Gregor Mendel, an Austrian monk, established the principle of organismic heredity in the mid-nineteenth century. He focused on the transmission of genetic traits in pea plants--traits such as flower color and seed shape. His work was forgotten and then rediscovered by three geneticists in the first years of the new century. Mendelian genetics, as it came to be called, rested on several simple concepts. First, all complex organisms, from the pea plant to man, transmitted genes from parent to offspring through identical hereditary mechanisms. Second, the outward appearance of an organism could, in principle, be dissected into a large collection of discrete traits, such as flower color and seed shape in peas, eye color or body height in humans. Third, each of these traits could be traced back to the workings of some invisible information packets that were passed from parent to offspring through sexual reproduction. The efficient transmission of these information packets ensured that offspring developed traits closely resembling those of their parents.

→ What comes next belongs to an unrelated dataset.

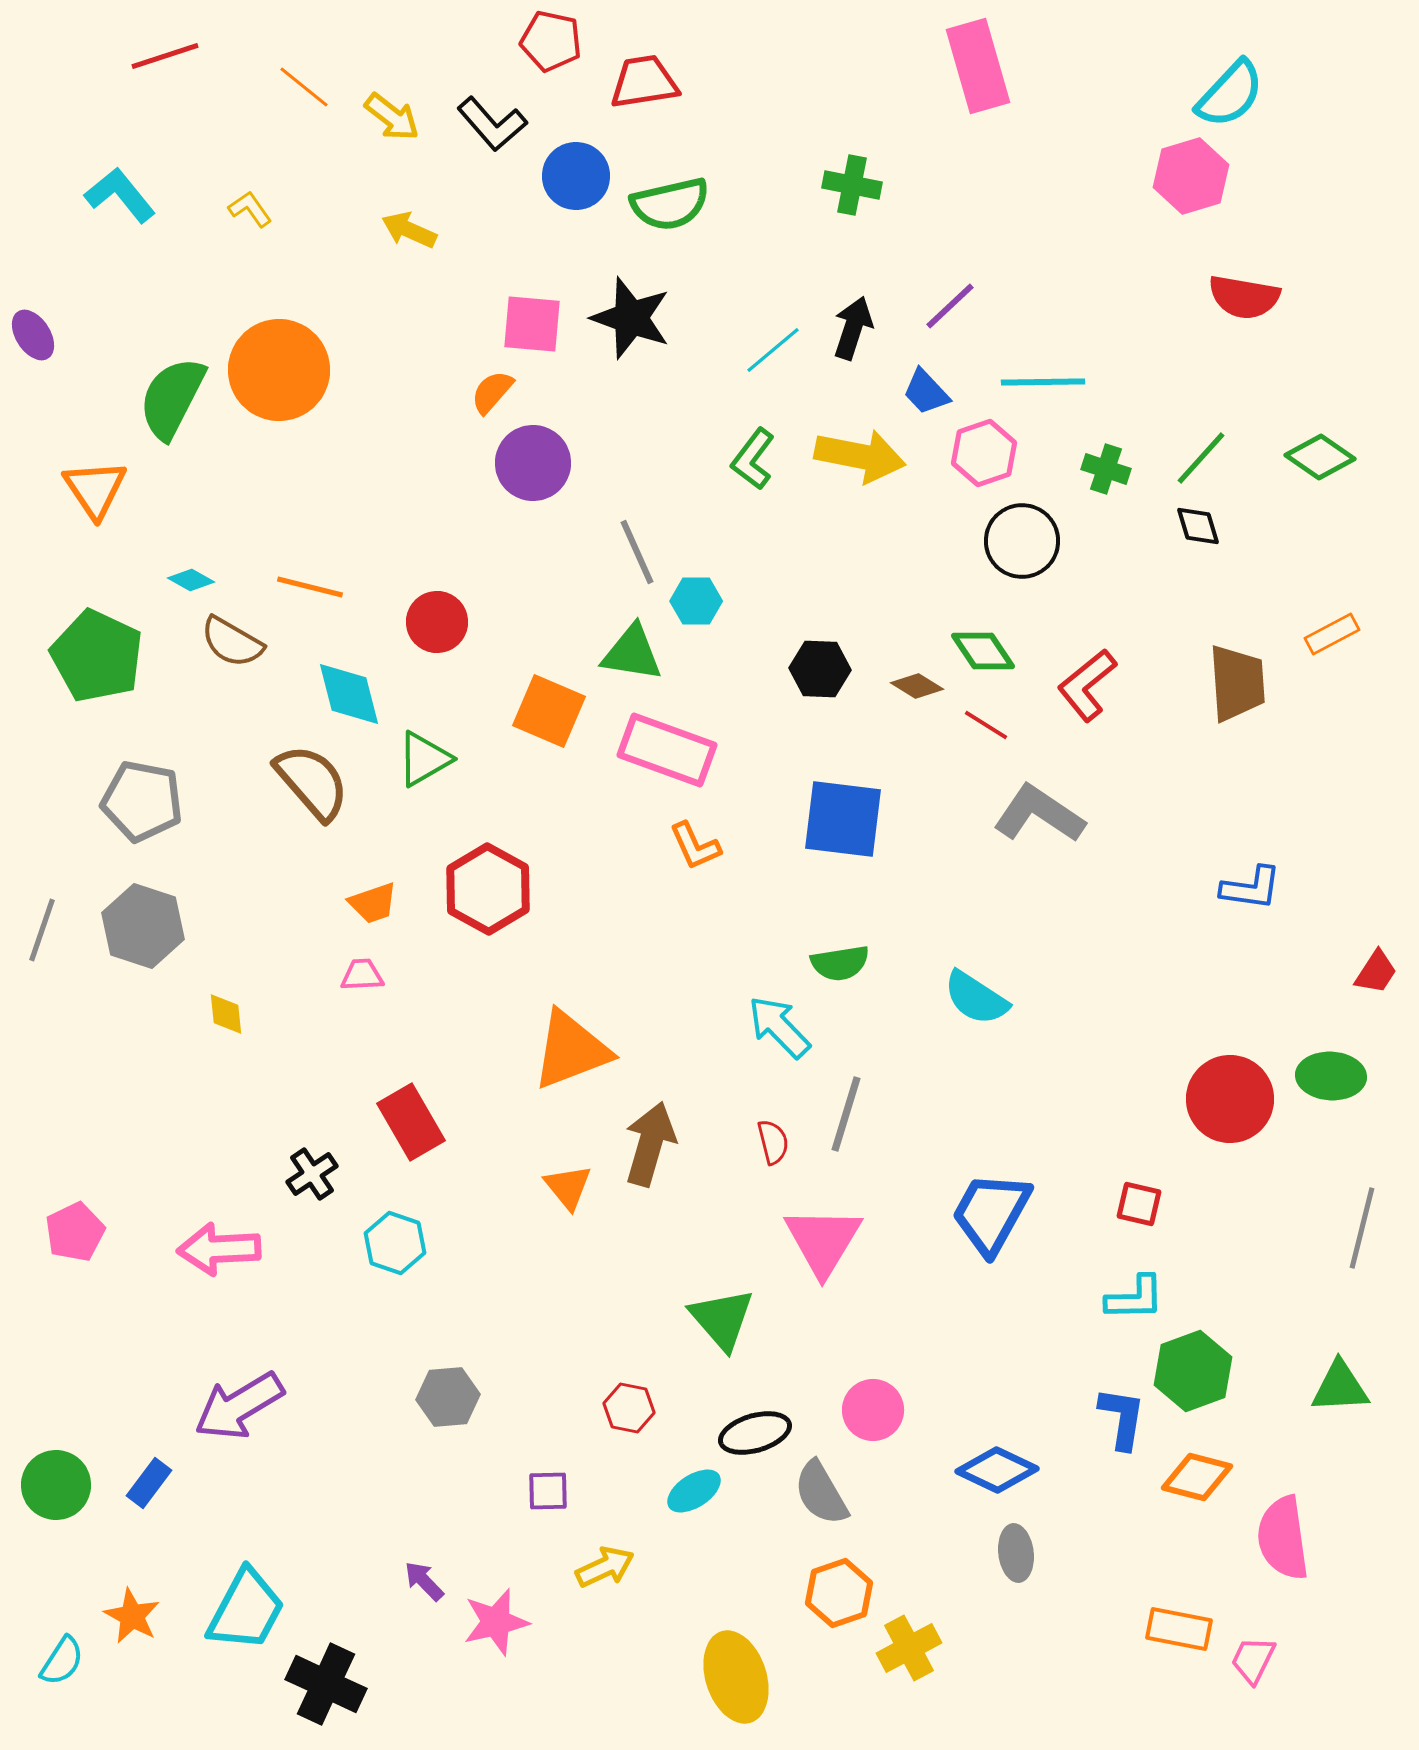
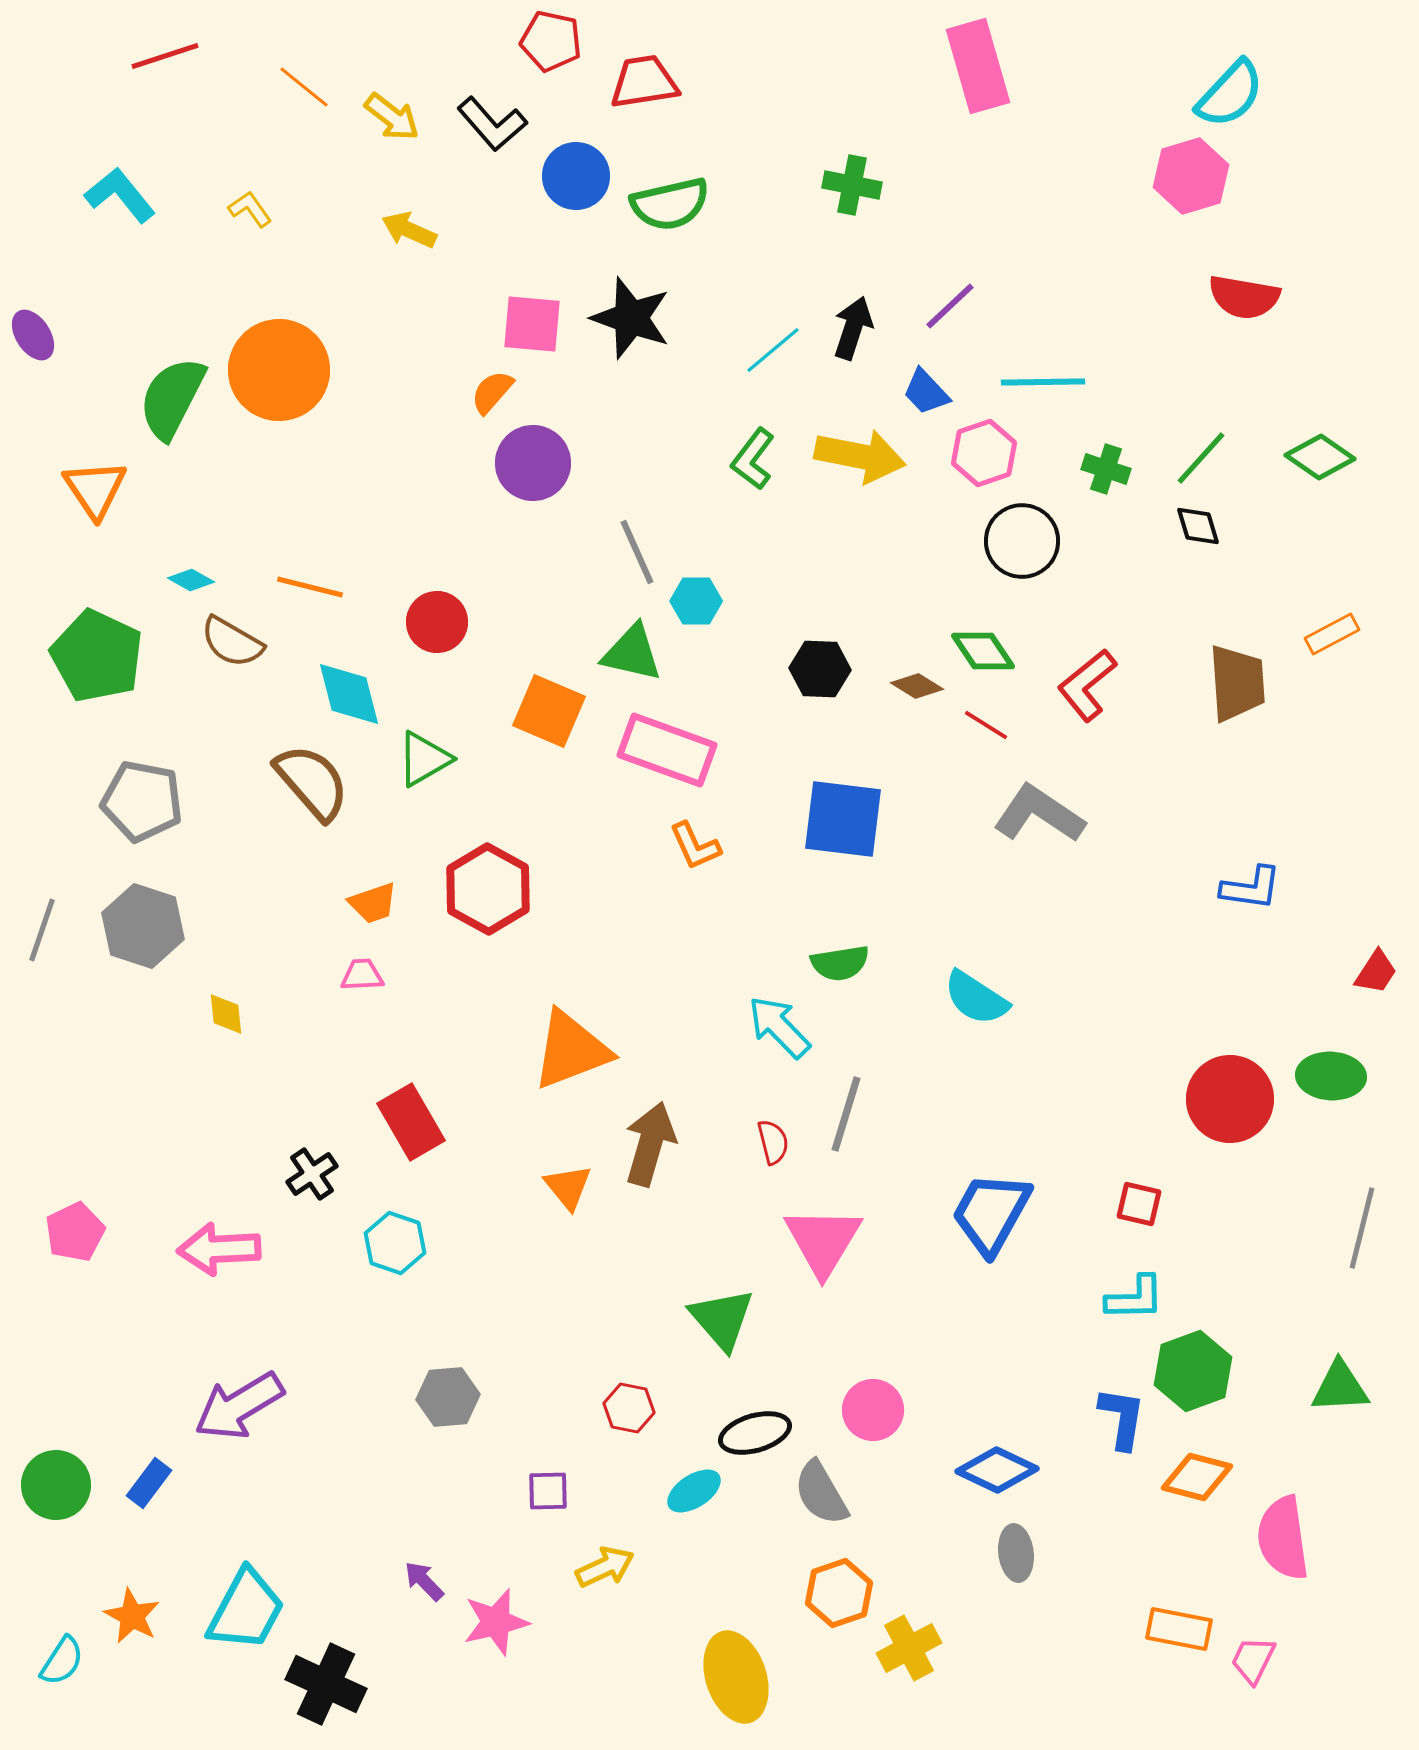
green triangle at (632, 653): rotated 4 degrees clockwise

The information packets came to be called genes; each human gene was assigned the role of organizing a distinct body trait. As we learned more and more about genes, it became apparent that all aspects of the human body down to the invisible inner workings of individual cells are dictated by the genes that a person inherits from his or her parents. The master blueprint, it turns out, is no more than a large collection of these genes.
We learned that the blueprinting genes are not stored away in a single central archive located somewhere in the body. Instead, almost every one of the trillions of cells in the body carries a complete copy of the entire blueprint. That simple fact reoriented thinking on how genes organize the construction of complex organisms: Genes act directly to control the behavior of individual cells. Each cell, operating under the control of its genes, collaborates with all the others to create the body's form and function. Hence, the complexity of an entire organism represents nothing more than the aggregate behavior of all of its individual cells. This means that the set of genes governing the lives of cells and the set controlling the shape and behavior of the body are one and the same.
A debate of long standing has swirled around the question of how many distinct information packets--individual genes--make up the human genetic blueprint. The best current estimates range between 70,000 and 100,000. Together, these genes form the genetic library, the master blueprint that is commonly called the human genome.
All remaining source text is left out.